Mary Ellen Zurko pioneered user-centered security in the 1990s. Now she’s using those insights to help the nation thwart influence operations.
Kylie Foy | MIT Lincoln Laboratory
Mary Ellen Zurko remembers the feeling of disappointment. Not long after earning her bachelor’s degree from MIT, she was working her first job of evaluating secure computer systems for the U.S. government. The goal was to determine whether systems were compliant with the “Orange Book,” the government’s authoritative manual on cybersecurity at the time. Were the systems technically secure? Yes. In practice? Not so much.
“There was no concern whatsoever for whether the security demands on end users were at all realistic,” says Zurko. “The notion of a secure system was about the technology, and it assumed perfect, obedient humans.”
That discomfort started her on a track that would define Zurko’s career. In 1996, after a return to MIT for a master’s in computer science, she published an influential paper introducing the term “user-centered security.” It grew into a field of its own, concerned with making sure that cybersecurity is balanced with usability, or else humans might circumvent security protocols and give attackers a foot in the door. Lessons from usable security now surround us, influencing the design of phishing warnings when we visit an insecure site or the invention of the “strength” bar when we type a desired password.
Now a cybersecurity researcher at MIT Lincoln Laboratory, Zurko is still enmeshed in humans’ relationship with computers. Her focus has shifted toward technology to counter influence operations, or attempts by foreign adversaries to deliberately spread false information (disinformation) on social media, with the intent of disrupting U.S. ideals.
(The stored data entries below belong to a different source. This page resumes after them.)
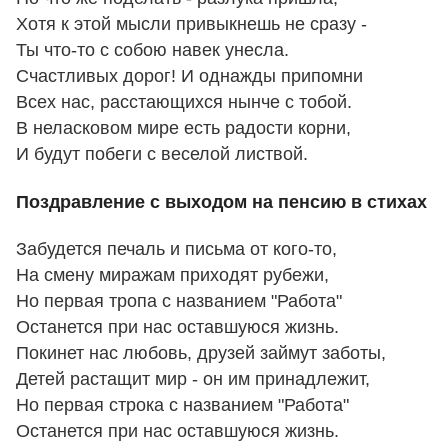
Хотя к этой мысли привыкнешь не сразу -
Ты что-то с собою навек унесла.
Счастливых дорог! И однажды припомни
Всех нас, расстающихся нынче с тобой.
В неласковом мире есть радости корни,
И будут побеги с веселой листвой.
Поздравление с выходом на пенсию в стихах
Забудется печаль и письма от кого-то,
На смену миражам приходят рубежи,
Но первая тропа с названием "Работа"
Останется при нас оставшуюся жизнь.
Покинет нас любовь, друзей займут заботы,
Детей растащит мир - он им принадлежит,
Но первая строка с названием "Работа"
Останется при нас оставшуюся жизнь.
In a recent editorial published in IEEE Security & Privacy, Zurko argues that many of the “human problems” within the usable security field have similarities to the problems of tackling disinformation. To some extent, she is facing a similar undertaking as that in her early career: convincing peers that such human issues are cybersecurity issues, too.
“In cybersecurity, attackers use humans as one means to subvert a technical system. Disinformation campaigns are meant to impact human decision-making; they’re sort of the ultimate use of cyber technology to subvert humans,” she says. “Both use computer technology and humans to get to a goal. It’s only the goal that’s different.”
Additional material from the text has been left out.